Welcome to the Age of Connectivity

We launched the Ecommerce Fund in 2014 with the mission of investing in the companies, technology and digital platforms that drive the exchange of value across electronic networks. It was clear to us when we launched that the ecommerce mega-trend was going to change the world and offered investors phenomenal long-term investment returns. Since launch in 2014, the change in the world driven by the ecommerce revolution has been almost beyond comprehension.

Since we launched the fund six years ago, 1.6 billion people have been connected to the internet, bringing the total online population to 4.5 billion. Over the same period, an additional 15 billion devices have been connected to the internet too.

The global retail ecommerce market has grown +165% to $3.5 trillion, while the B2B (business-to-business) market is estimated to be nearly three times that size, at more than $10 trillion. All this change has occurred in the six years since we launched the Ecommerce Fund. During this period the fund has increased in value by +112%/78% (EUR/USD). It is indisputable that the connectivity revolution is now well underway.

This revolution in ecommerce is nothing less than the Fourth Industrial Revolution. The first two industrial revolutions were the age of steam (starting in 1765) followed by mass production (1870). These transformed the world from a mainly agrarian, poor and undeveloped place, into the modern industrialised economies which characterised the first half of the 20th century. The third industrial revolution was the shift to digitalisation (beginning 1969), which gave birth to the computer age. These periods were characterised by technological advancements which generated sweeping global economic and social changes, playing out over decades, while drastically increasing economic productivity and bending societies to a new normal.

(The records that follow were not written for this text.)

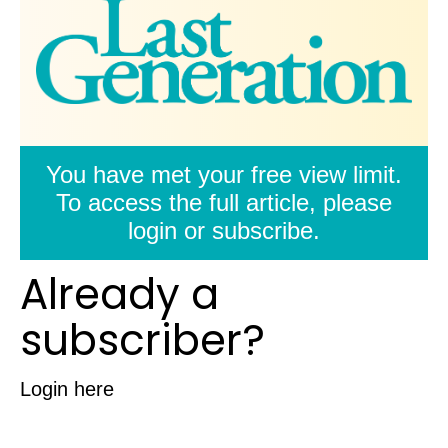
You have met your free view limit.
To access the full article, please
login or subscribe.
Already a
subscriber?
Login here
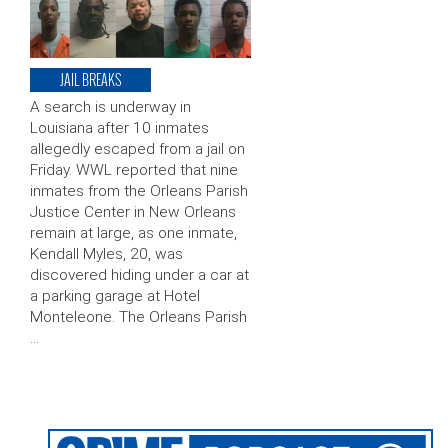
JAIL BREAKS
A search is underway in
Louisiana after 10 inmates
allegedly escaped from a jail on
Friday. WWL reported that nine
inmates from the Orleans Parish
Justice Center in New Orleans
remain at large, as one inmate,
Kendall Myles, 20, was
discovered hiding under a car at
a parking garage at Hotel
Monteleone. The Orleans Parish
…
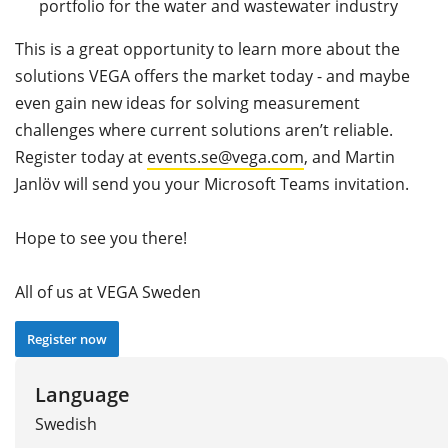
portfolio for the water and wastewater industry
This is a great opportunity to learn more about the
solutions VEGA offers the market today - and maybe
even gain new ideas for solving measurement
challenges where current solutions aren’t reliable.
Register today at
events.se@vega.com
, and Martin
Janlöv will send you your Microsoft Teams invitation.
Hope to see you there!
All of us at VEGA Sweden
Register now
Language
Swedish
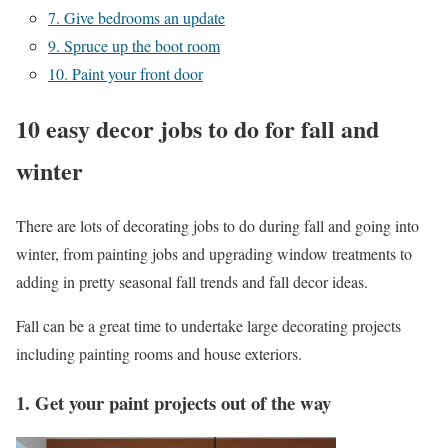
7. Give bedrooms an update
9. Spruce up the boot room
10. Paint your front door
10 easy decor jobs to do for fall and
winter
There are lots of decorating jobs to do during fall and going into
winter, from painting jobs and upgrading window treatments to
adding in pretty seasonal fall trends and fall decor ideas.
Fall can be a great time to undertake large decorating projects
including painting rooms and house exteriors.
1. Get your paint projects out of the way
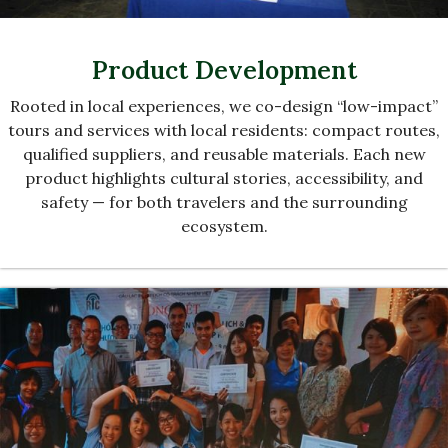
Product Development
Rooted in local experiences, we co-design “low-impact”
tours and services with local residents: compact routes,
qualified suppliers, and reusable materials. Each new
product highlights cultural stories, accessibility, and
safety — for both travelers and the surrounding
ecosystem.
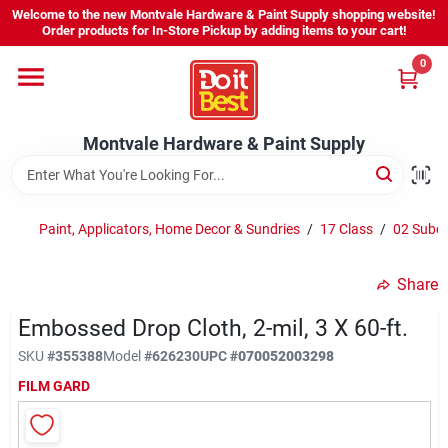
Skip
Welcome to the new Montvale Hardware & Paint Supply shopping website!
to
Order products for In-Store Pickup by adding items to your cart!
content
0
Home
Montvale Hardware & Paint Supply
Services
Karen's Perfect Colors
Paint, Applicators, Home Decor & Sundries
/
17 Class
/
02 Subcl
Share
About Us
Embossed Drop Cloth, 2-mil, 3 X 60-ft.
SKU
#
355388
Model
#
626230
UPC
#
070052003298
Sign In
FILM GARD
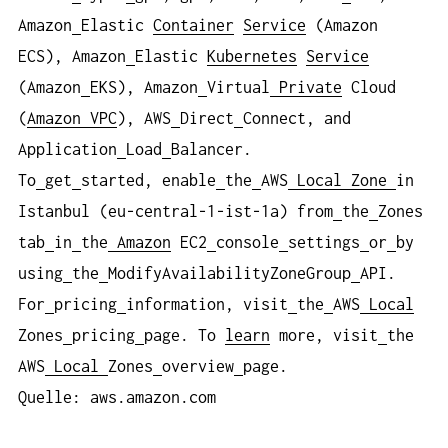
Amazon
Elastic
Container
Service
(Amazon
ECS), Amazon
Elastic
Kubernetes
Service
(Amazon
EKS), Amazon
Virtual
Private
Cloud
(
Amazon VPC
), AWS
Direct
Connect, and
Application
Load
Balancer.
To
get
started, enable
the
AWS
Local
Zone
in
Istanbul (eu-central-1-ist-1a) from
the
Zones
tab
in
the
Amazon
EC2
console
settings
or
by
using
the
ModifyAvailabilityZoneGroup
API.
For
pricing
information, visit
the
AWS
Local
Zones
pricing
page. To
learn
more, visit
the
AWS
Local
Zones
overview
page.
Quelle: aws.amazon.com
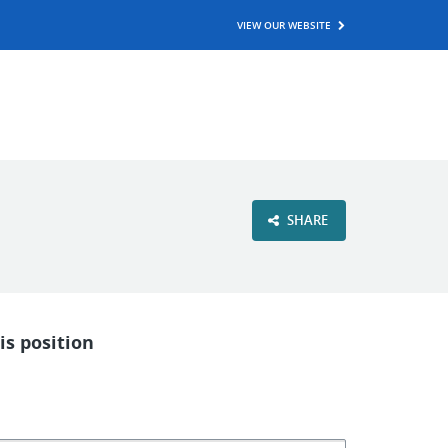
VIEW OUR WEBSITE
SHARE
is position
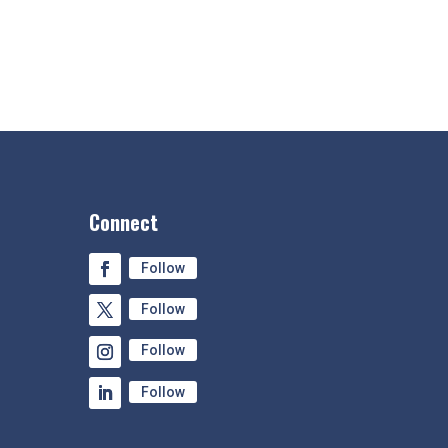
Connect
Follow
Follow
Follow
Follow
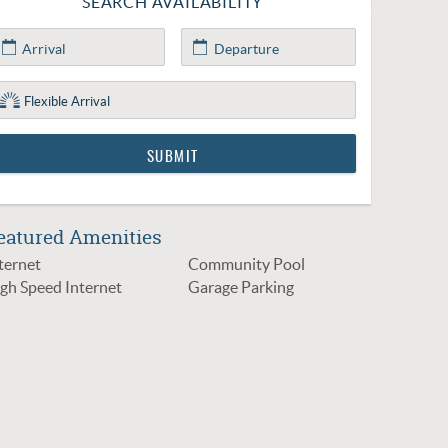
SEARCH AVAILABILITY
eatured Amenities
ternet
Community Pool
gh Speed Internet
Garage Parking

We are now in the midst of the Fourth Industrial Revolution: The Age of Connectivity. Starting with the birth of the modern internet at the turn of the millennium, The Age of Connectivity revolution started with internet adoption and penetration growing slowly until the advent of large-scale mobile connectivity. In recent years it has boomed and the impact of modern connectivity has, arguably, surpassed even the world-shattering influence of the internal combustion engine (the driver of the second industrial revolution).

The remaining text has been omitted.